(DATA FOR REVIEW)
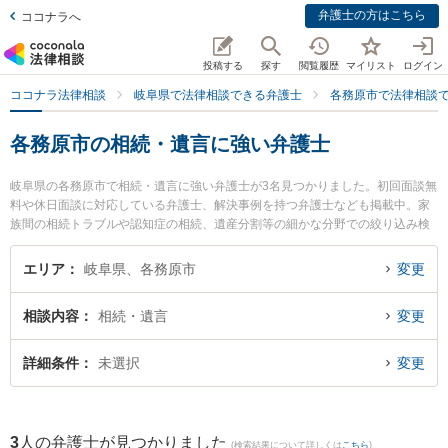
弁護士の方はこちら
ココナラへ
投稿する
探す
閲覧履歴
マイリスト
ログイン
ココナラ法律相談
岐阜県で法律相談できる弁護士
各務原市で法律相談
各務原市の相続・遺言に強い弁護士
岐阜県の各務原市で相続・遺言に強い弁護士が3名見つかりました。初回面談無
料や休日面談に対応している弁護士、解決事例を持つ弁護士なども掲載中。家
族間の相続トラブルや認知症の相続、遺産分割等の細かな分野での絞り込み検
索もでき便利です。特に清流のまち法律事務所の小林 和久弁護士や中村将成法
律事務所の中村 将成弁護士、花光総合法律事務所の花光 勇亮弁護士のプロフィ
エリア
岐阜県、各務原市
変更
ール情報や弁護士費用、強みなどが注目されています。『各務原市で土日や夜
間に発生した相続・遺言のトラブルを今すぐに弁護士に相談したい』『相続・
相談内容
相続・遺言
変更
遺言のトラブル解決の実績豊富な近くの弁護士を検索したい』『初回相談無料
で相続・遺言を法律相談できる各務原市内の弁護士に相談予約したい』などで
お困りの相談者さんにおすすめです。
詳細条件
未選択
変更
3
人の弁護士が見つかりました
(検索結果について詳しくは
こちら
)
(End DATA FOR REVIEW)
◆ WHAT TO WORK ON:
Keeping the pictures out, output the records from above exactly and completely.

◆ SOLUTION TO THE PROBLEM:
弁護士の方はこちら
ココナラへ
投稿する
探す
閲覧履歴
マイリスト
ログイン
ココナラ法律相談
岐阜県で法律相談できる弁護士
各務原市で法律相談
各務原市の相続・遺言に強い弁護士
岐阜県の各務原市で相続・遺言に強い弁護士が3名見つかりました。初回面談無
料や休日面談に対応している弁護士、解決事例を持つ弁護士なども掲載中。家
族間の相続トラブルや認知症の相続、遺産分割等の細かな分野での絞り込み検
索もでき便利です。特に清流のまち法律事務所の小林 和久弁護士や中村将成法
律事務所の中村 将成弁護士、花光総合法律事務所の花光 勇亮弁護士のプロフィ
エリア
岐阜県、各務原市
変更
ール情報や弁護士費用、強みなどが注目されています。『各務原市で土日や夜
間に発生した相続・遺言のトラブルを今すぐに弁護士に相談したい』『相続・
相談内容
相続・遺言
変更
遺言のトラブル解決の実績豊富な近くの弁護士を検索したい』『初回相談無料
で相続・遺言を法律相談できる各務原市内の弁護士に相談予約したい』などで
お困りの相談者さんにおすすめです。
詳細条件
未選択
変更
3
人の弁護士が見つかりました
(検索結果について詳しくは
こちら
)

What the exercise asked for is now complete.